O poder de imunização de doenças é uma das maiores conquistas históricas e científicas da humanidade em termos de saúde pública. Por muitos anos, doenças como, por exemplo, varíola, sarampo e poliomelite foram responsáveis pela morte de milhares de pessoas no mundo até que fosse desenvolvida a imunização a elas.

Entretanto, alguns cidadãos defendem o direito de não vacinarem seus filhos. Tal posicionamento, mais desenvolvido nos Estados Unidos e Europa, tem adeptos no Brasil.

Em que pesem existirem fundamentos diversos como de saúde, cultura, liberdade e até mesmo de religião de uma ou outra corrente, nos cabe aqui a abordagem jurídica do tema.

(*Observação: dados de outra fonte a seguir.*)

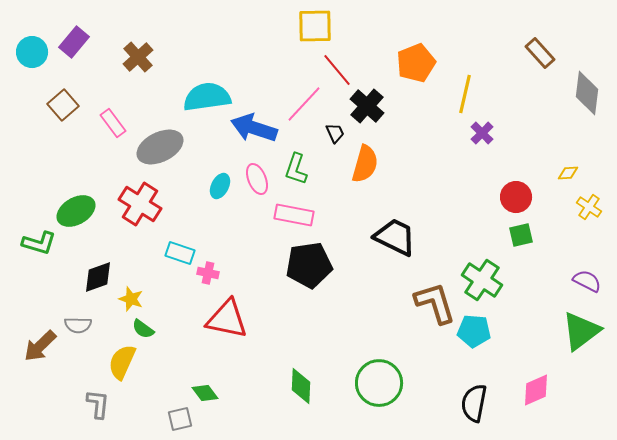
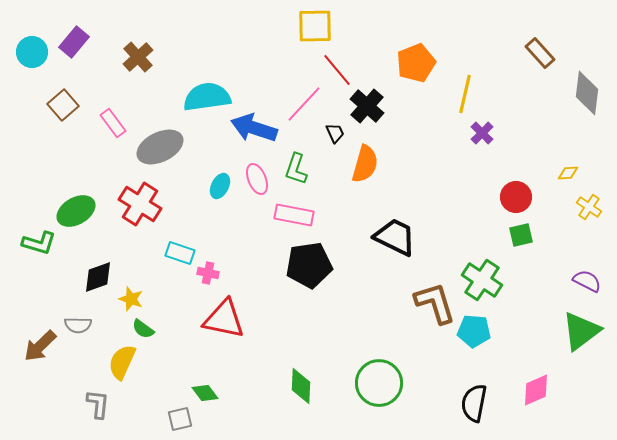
red triangle at (227, 319): moved 3 px left
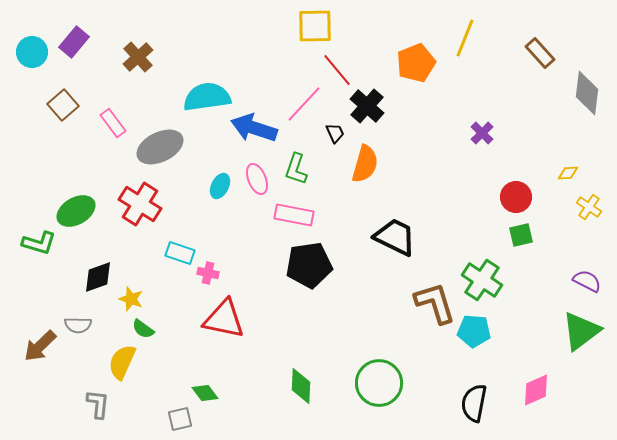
yellow line at (465, 94): moved 56 px up; rotated 9 degrees clockwise
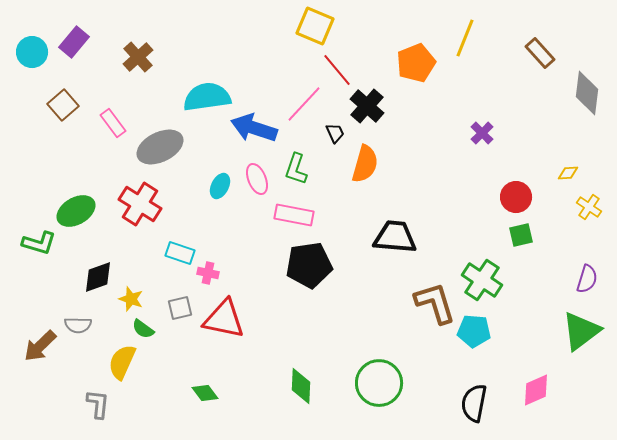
yellow square at (315, 26): rotated 24 degrees clockwise
black trapezoid at (395, 237): rotated 21 degrees counterclockwise
purple semicircle at (587, 281): moved 2 px up; rotated 80 degrees clockwise
gray square at (180, 419): moved 111 px up
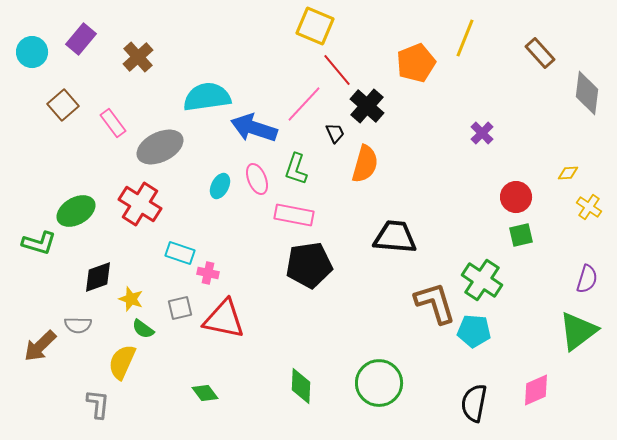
purple rectangle at (74, 42): moved 7 px right, 3 px up
green triangle at (581, 331): moved 3 px left
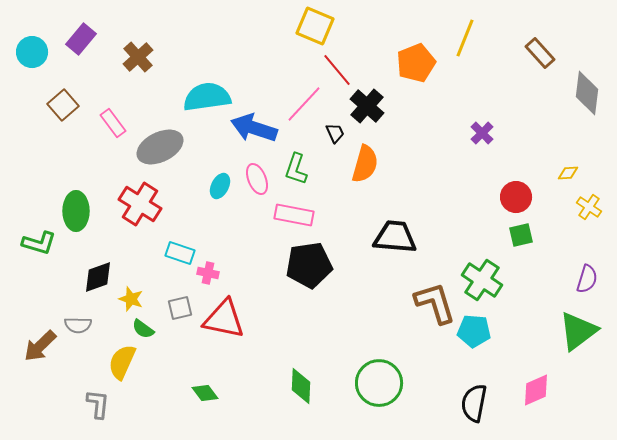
green ellipse at (76, 211): rotated 60 degrees counterclockwise
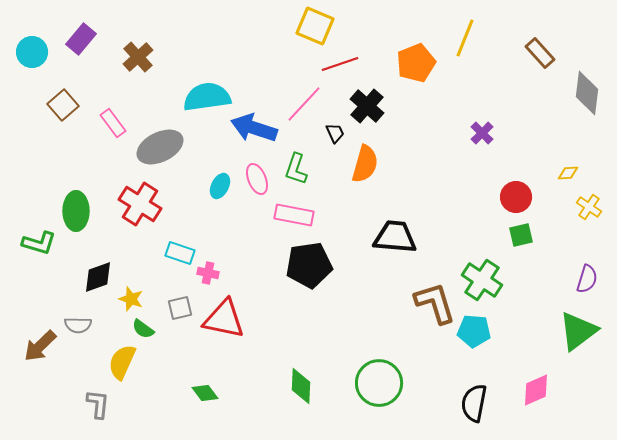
red line at (337, 70): moved 3 px right, 6 px up; rotated 69 degrees counterclockwise
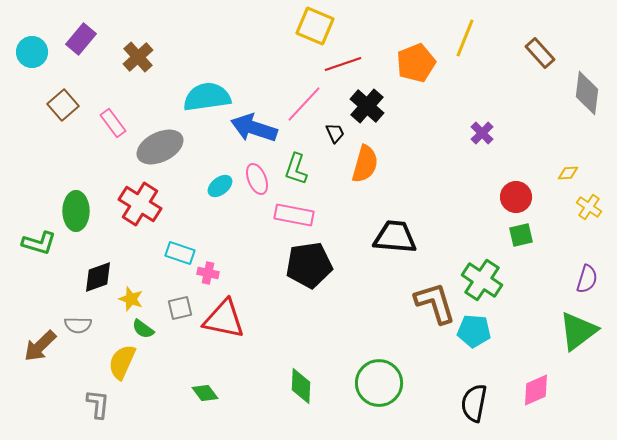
red line at (340, 64): moved 3 px right
cyan ellipse at (220, 186): rotated 25 degrees clockwise
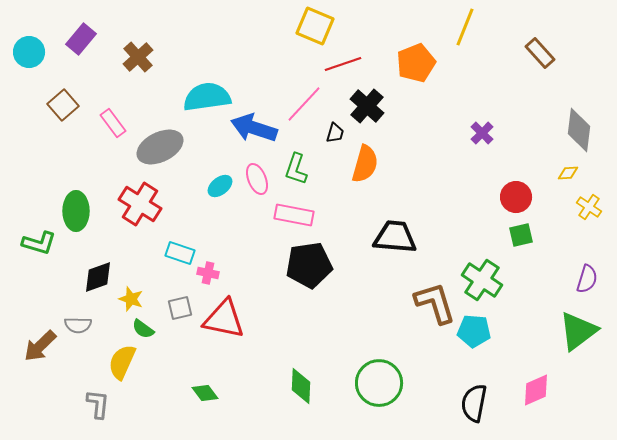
yellow line at (465, 38): moved 11 px up
cyan circle at (32, 52): moved 3 px left
gray diamond at (587, 93): moved 8 px left, 37 px down
black trapezoid at (335, 133): rotated 40 degrees clockwise
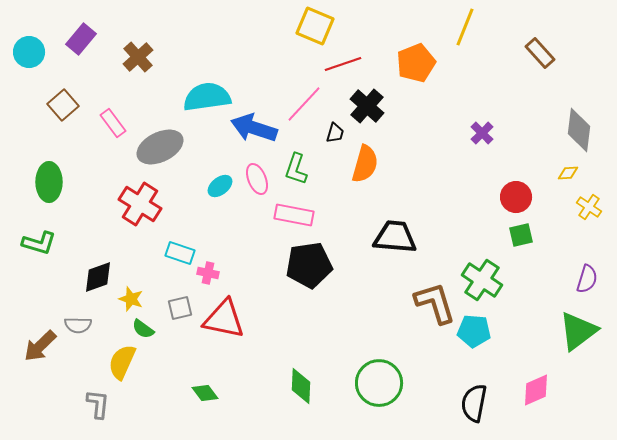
green ellipse at (76, 211): moved 27 px left, 29 px up
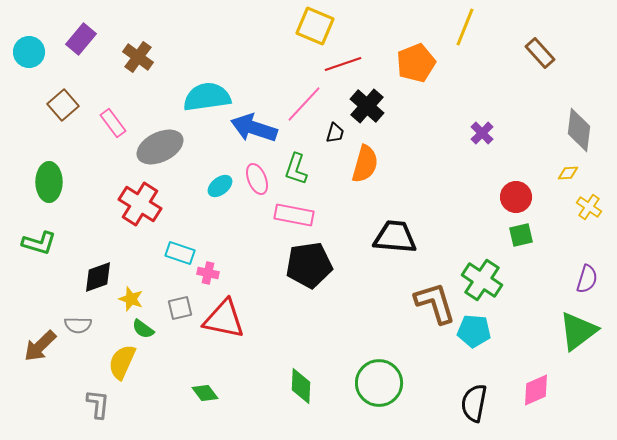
brown cross at (138, 57): rotated 12 degrees counterclockwise
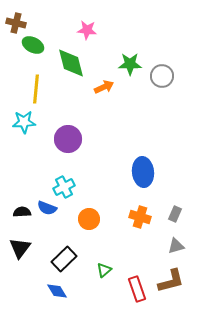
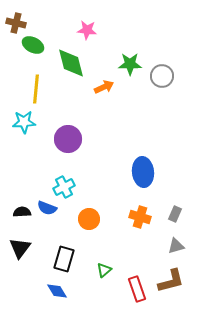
black rectangle: rotated 30 degrees counterclockwise
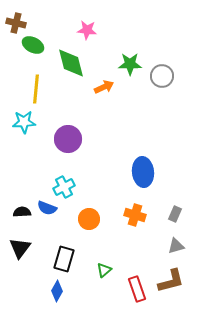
orange cross: moved 5 px left, 2 px up
blue diamond: rotated 60 degrees clockwise
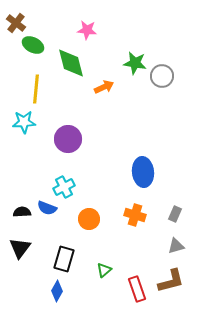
brown cross: rotated 24 degrees clockwise
green star: moved 5 px right, 1 px up; rotated 10 degrees clockwise
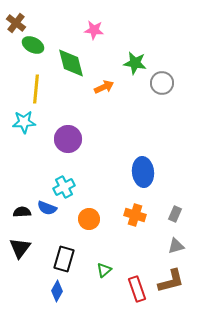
pink star: moved 7 px right
gray circle: moved 7 px down
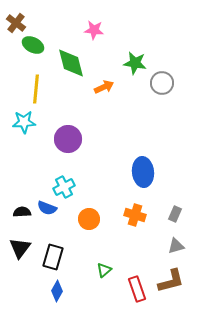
black rectangle: moved 11 px left, 2 px up
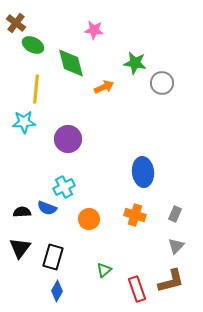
gray triangle: rotated 30 degrees counterclockwise
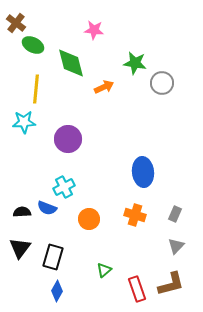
brown L-shape: moved 3 px down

O Estatuto da Criança e do Adolescente, Lei nº 8.069/1990, legislação que, sobretudo, protege os direitos da criança de do adolescente, dispõe em seu art. 14, parágrafo primeiro que:

“É obrigatória a vacinação das crianças nos casos recomendados pelas autoridades sanitárias.”

E, Leis Complementares, aos seus turnos, dispõem sobre a organização das ações de vigilância epidemiológica, sobre o Programa Nacional de Imunizações, sobre normas relativas à notificação compulsória de doenças (Lei nº 6.259/1975) e instituem os Calendários de Vacinação (Decreto nº 78.231/1976).

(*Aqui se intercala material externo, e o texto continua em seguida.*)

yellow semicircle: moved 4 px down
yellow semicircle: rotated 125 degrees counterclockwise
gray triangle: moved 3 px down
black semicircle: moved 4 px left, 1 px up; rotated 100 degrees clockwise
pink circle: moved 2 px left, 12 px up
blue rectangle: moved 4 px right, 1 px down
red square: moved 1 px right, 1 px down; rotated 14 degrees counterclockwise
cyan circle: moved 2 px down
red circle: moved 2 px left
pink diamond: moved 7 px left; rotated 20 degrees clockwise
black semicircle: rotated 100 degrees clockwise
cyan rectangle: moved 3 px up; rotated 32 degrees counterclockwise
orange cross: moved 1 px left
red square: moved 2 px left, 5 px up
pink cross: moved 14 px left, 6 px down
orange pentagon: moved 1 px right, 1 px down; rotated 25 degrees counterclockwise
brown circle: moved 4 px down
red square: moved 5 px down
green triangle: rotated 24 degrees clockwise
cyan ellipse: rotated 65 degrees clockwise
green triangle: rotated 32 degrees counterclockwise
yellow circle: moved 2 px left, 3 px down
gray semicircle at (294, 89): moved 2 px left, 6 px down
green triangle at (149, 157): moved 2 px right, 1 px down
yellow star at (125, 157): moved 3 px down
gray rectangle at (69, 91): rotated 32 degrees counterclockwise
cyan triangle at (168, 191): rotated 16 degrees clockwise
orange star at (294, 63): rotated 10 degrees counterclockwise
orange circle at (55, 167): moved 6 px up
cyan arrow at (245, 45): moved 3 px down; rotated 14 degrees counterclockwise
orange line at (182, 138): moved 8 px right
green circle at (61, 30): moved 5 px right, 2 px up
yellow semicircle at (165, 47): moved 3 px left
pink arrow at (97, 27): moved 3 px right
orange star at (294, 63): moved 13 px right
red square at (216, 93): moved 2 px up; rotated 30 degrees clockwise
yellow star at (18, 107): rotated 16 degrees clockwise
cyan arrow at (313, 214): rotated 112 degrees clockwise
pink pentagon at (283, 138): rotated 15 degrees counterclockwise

Diante disso, conclui-se que a vacinação de crianças, conforme o Calendário Nacional de Vacinação é obrigatória!

E o que acontece ao responsável que não vacinar seu pupilo?

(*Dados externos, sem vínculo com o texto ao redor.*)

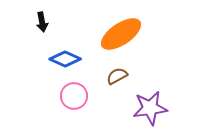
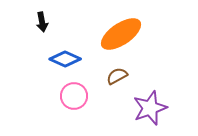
purple star: rotated 12 degrees counterclockwise
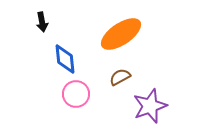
blue diamond: rotated 60 degrees clockwise
brown semicircle: moved 3 px right, 1 px down
pink circle: moved 2 px right, 2 px up
purple star: moved 2 px up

Pela dicção do artigo 249 do Estatuto da Criança e do Adolescente, aquele que:

“Descumprir, dolosa ou culposamente, os deveres inerentes ao poder familiar ou decorrente de tutela ou guarda, bem assim determinação da autoridade judiciária ou Conselho Tutelar” deverá pagar multa de “três a vinte salários mínimos de referência, aplicando-se o dobro em caso de reincidência”.

Ou seja, o cidadão brasileiro que resolva, pela primeira vez, não vacinar seu filho, pagará ao Estado, atualmente, a título de multa, de R$2.640,00 a R$17.600,00, sem prejuízo de ser obrigado, via decisão judicial provocada pelo Ministério Público (quem trabalha pelos direitos da criança e do adolescente), a proceder a respectiva vacinação do menor, mediante outra penalidade!

Aliás, a título exemplificativo, relembre-se a decisão de 2013, passada em Jacareí/SP, em que o Ministério Público conseguiu liminar para vacinação de duas crianças que eram apenas submetidas a tratamento homeopático. No caso, o Conselho Tutelar, através de chamado da escola, noticiou o caso ao Ministério Público. Os pais, por sua vez, justificaram a negligência na descrença quanto a eficácia das vacinas e que, pelo contrário, acreditavam no prejuízo da saúde dos filhos pelo contato com a forma reduzida do vírus da doença.

O Ministério Público, ao seu turno, debateu no sentido de que as crianças sem vacinação estão sujeitas a riscos à saúde e ainda podem colocar em risco a saúde pública, pela possibilidade de propagação das doenças.

E por fim, a vacinação foi concretizada, respeitando as disposições do ECA!

Pela legislação, por essa e outra decisões precedentes, não vacinar a criança não é legal!

E não somente quanto à saúde, fique sempre atento aos direitos das crianças e adolescentes sobre a ótica dos deveres de seus pais e responsáveis!